The Camille and Henry Dreyfus Foundation is a New York City-based foundation founded in 1946 by chemist and investor Camille Dreyfus in honour of his brother, Henry Dreyfus. The two men invented the acetate yarn Celanese, and Henry Dreyfus was founder and chairman of British Celanese, parent of the Celanese Corporation of America. Following Camille's death in 1956, his wife, the opera singer Jean Tennyson, served as the foundation's president until her death in 1991.

In 1971, the foundation sold a significant part of its holdings in the Celanese company.

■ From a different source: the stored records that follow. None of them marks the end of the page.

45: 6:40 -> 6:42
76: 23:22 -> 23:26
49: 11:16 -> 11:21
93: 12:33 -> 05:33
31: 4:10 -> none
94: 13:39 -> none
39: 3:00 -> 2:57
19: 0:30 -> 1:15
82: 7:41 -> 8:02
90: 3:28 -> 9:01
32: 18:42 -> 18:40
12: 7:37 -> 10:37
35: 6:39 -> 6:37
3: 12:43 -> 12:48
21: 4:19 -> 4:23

The foundation makes grants and awards prizes in support of chemistry research and education. These prizes include the Dreyfus Prize in the Chemical Sciences, Camille Dreyfus Teacher-Scholar Awards, Henry Dreyfus Teacher-Scholar Awards, Machine Learning in the Chemical Sciences and Engineering, Jean Dreyfus Lectureship for Undergraduate Institutions. The foundation also sponsors two awards through the American Chemical Society: the ACS Award for Encouraging Women into Careers in the Chemical Sciences, and the ACS Award for Encouraging Disadvantaged Students into Careers in the Chemical Sciences.

== Dreyfus Prize in the Chemical Sciences ==

The Dreyfus Prize in the Chemical Sciences is an award given to an individual researcher in chemistry. The prize, awarded biennially, consists of a citation, a medal, and a monetary award of $250,000. The prize is awarded by The Camille and Henry Dreyfus Foundation, Inc. to an individual in a selected area of chemistry "to recognize exceptional and original research that has advanced the field in a major way."

== Camille Dreyfus Teacher-Scholar Awards ==
The Camille Dreyfus Teacher-Scholar Awards are awards given to early-career researchers in chemistry "to support the research and teaching careers of talented young faculty in the chemical sciences... who demonstrate leadership in research and education." The Dreyfus Teacher-Scholar program began in 1970. In 1994, the program was divided into two parallel awards: The Camille Dreyfus Teacher-Scholar Awards Program, aimed at research universities, and the Henry Dreyfus Teacher-Scholar Awards Program, directed at primarily undergraduate institutions.

The annually presented awards consist of a monetary prize of $75,000, which was increased to $100,000 starting in 2019. Seven winners of the Camille Dreyfus Teacher-Scholar Awards have gone on to win the Nobel Prize in Chemistry, including Paul L. Modrich, Richard R. Schrock, Robert H. Grubbs, K. Barry Sharpless, Ahmed H. Zewail, Mario J. Molina and Yuan Tseh Lee.

== Henry Dreyfus Teacher-Scholar Awards ==
The Camille Dreyfus Teacher-Scholar Awards are awards given to faculty at primarily undergraduate institutions (PUIs) "to support the research and teaching careers of talented young faculty in the chemical sciences at undergraduate institutions." The annually presented awards consist of a monetary prize of $75,000.

== Machine Learning in the Chemical Sciences and Engineering ==
The Machine Learning in the Chemical Sciences and Engineering Awards are awards "for innovative projects in any area of Machine Learning (ML) consistent with the Foundation’s broad objective to advance the chemical sciences and engineering." They were first awarded in 2020.

== Jean Dreyfus Lectureship for Undergraduate Institutions ==
The Jean Dreyfus Lectureship awards "bring a leading researcher to a primarily undergraduate institution (PUI) to give at least two lectures in the chemical sciences." The annually presented awards consist of a monetary prize of $18,500. Before 2016, this Lectureship was known as the Jean Dreyfus Boissevain Lectureship for Undergraduate Institutions.